Murder by Numbers offers a much higher level of replayability than the average Ace Attorney clone. After all, if you can remember the solution of every Picross puzzle you’ve ever completed, you have a much better memory than I do! Plus, there are dozens of extra puzzles you can solve in the “SCOUT’s Memory” section after you complete the game. The further you get in the story, the more new puzzles you unlock. As you complete them, SCOUT will begin to recover their memories. These do provide some nice backstory, but seeing as you can’t get the final memory until the last chapter, they come off more as deleted scenes than vital plot points. I didn’t mind though, as playing Picross is its own reward!

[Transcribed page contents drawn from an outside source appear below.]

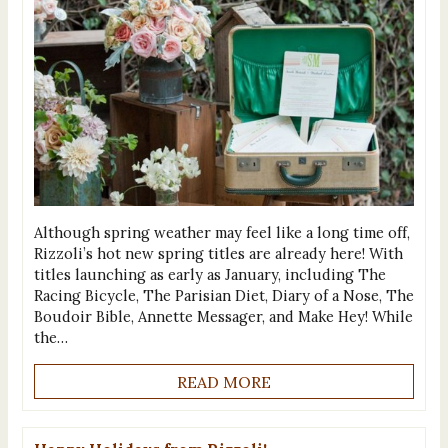
Although spring weather may feel like a long time off,
Rizzoli’s hot new spring titles are already here! With
titles launching as early as January, including The
Racing Bicycle, The Parisian Diet, Diary of a Nose, The
Boudoir Bible, Annette Messager, and Make Hey! While
the…
READ MORE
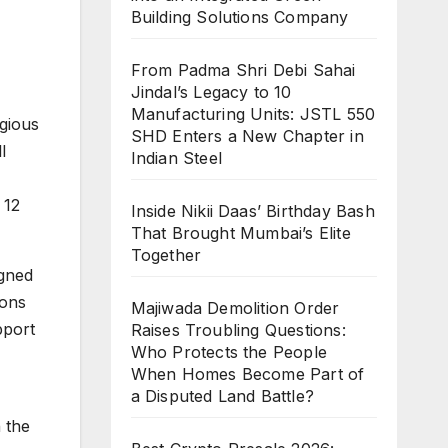
Building Solutions Company
From Padma Shri Debi Sahai
Jindal’s Legacy to 10
Manufacturing Units: JSTL 550
igious
SHD Enters a New Chapter in
l
Indian Steel
 12
Inside Nikii Daas’ Birthday Bash
That Brought Mumbai’s Elite
Together
igned
ions
Majiwada Demolition Order
pport
Raises Troubling Questions:
Who Protects the People
When Homes Become Part of
a Disputed Land Battle?
 the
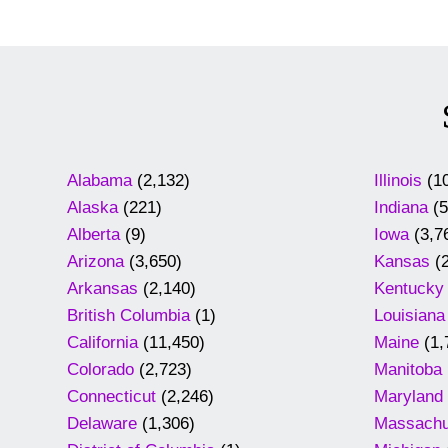
Alabama
(2,132)
Illinois
(10
Alaska
(221)
Indiana
(5
Alberta
(9)
Iowa
(3,7
Arizona
(3,650)
Kansas
(2
Arkansas
(2,140)
Kentucky
British Columbia
(1)
Louisiana
California
(11,450)
Maine
(1,
Colorado
(2,723)
Manitoba
Connecticut
(2,246)
Maryland
Delaware
(1,306)
Massachu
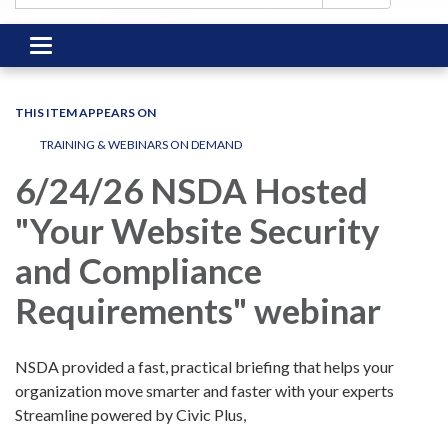
Toggle
navigation
THIS ITEM APPEARS ON
TRAINING & WEBINARS ON DEMAND
6/24/26 NSDA Hosted
"Your Website Security
and Compliance
Requirements" webinar
NSDA provided a fast, practical briefing that helps your
organization move smarter and faster with your experts
Streamline powered by Civic Plus,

If you’re looking for something to scratch that Ace Attorney itch, Murder by Numbers will do the job nicely! The music and effects will sound instantly familiar, and the basic mechanics are great as well. The game brings a lot of its own style to the table, with more mature themes and a ridiculously catchy animated theme song. If you’ve ever found yourself passing away the hours playing Picross or Ace Attorney on your Nintendo DS, there is a lot here for you to enjoy. If not, I might try out a few sample Picross puzzles before purchasing.